== TASK PROMPT ==
While leaving the pictures out, set down only the lines from the one with "< powróć do karty książki" through the end of the records, exactly as they stand.

Items from a dataset
▬▬▬▬▬▬

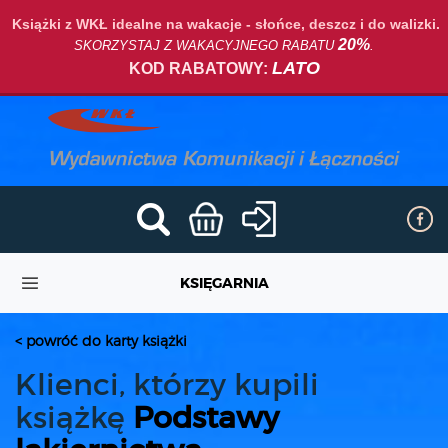
Książki z WKŁ idealne na wakacje - słońce, deszcz i do walizki.
20%
SKORZYSTAJ Z WAKACYJNEGO RABATU
.
LATO
KOD RABATOWY:
KSIĘGARNIA
< powróć do karty książki
Klienci, którzy kupili
książkę
Podstawy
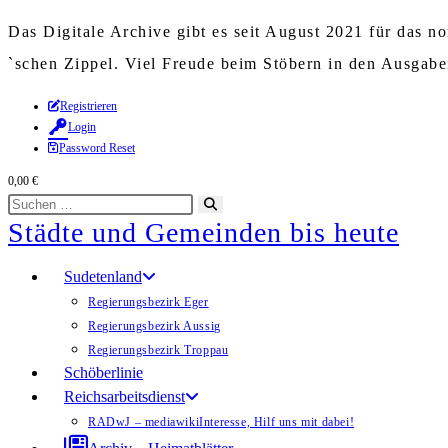
Das Digitale Archive gibt es seit August 2021 für das 
`schen Zippel. Viel Freude beim Stöbern in den Ausgab
Zum
Registrieren
Login
Inhalt
Password Reset
springen
0,00
€
Diese
Suche
Städte und Gemeinden bis heute
Website
starten
durchsuchen
Sudetenland
Regierungsbezirk Eger
Regierungsbezirk Aussig
Regierungsbezirk Troppau
Schöberlinie
Reichsarbeitsdienst
RADwJ – mediawiki
Interesse, Hilf uns mit dabei!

▬▬▬▬▬▬

== FINISHED TASK ==
< powróć do karty książki
Klienci, którzy kupili
książkę
Podstawy
Das Digitale Archive gibt es seit August 2021 für das 
`schen Zippel. Viel Freude beim Stöbern in den Ausgab
Zum
Registrieren
Login
Inhalt
Password Reset
springen
0,00
€
Diese
Suche
Städte und Gemeinden bis heute
Website
starten
durchsuchen
Sudetenland
Regierungsbezirk Eger
Regierungsbezirk Aussig
Regierungsbezirk Troppau
Schöberlinie
Reichsarbeitsdienst
RADwJ – mediawiki
Interesse, Hilf uns mit dabei!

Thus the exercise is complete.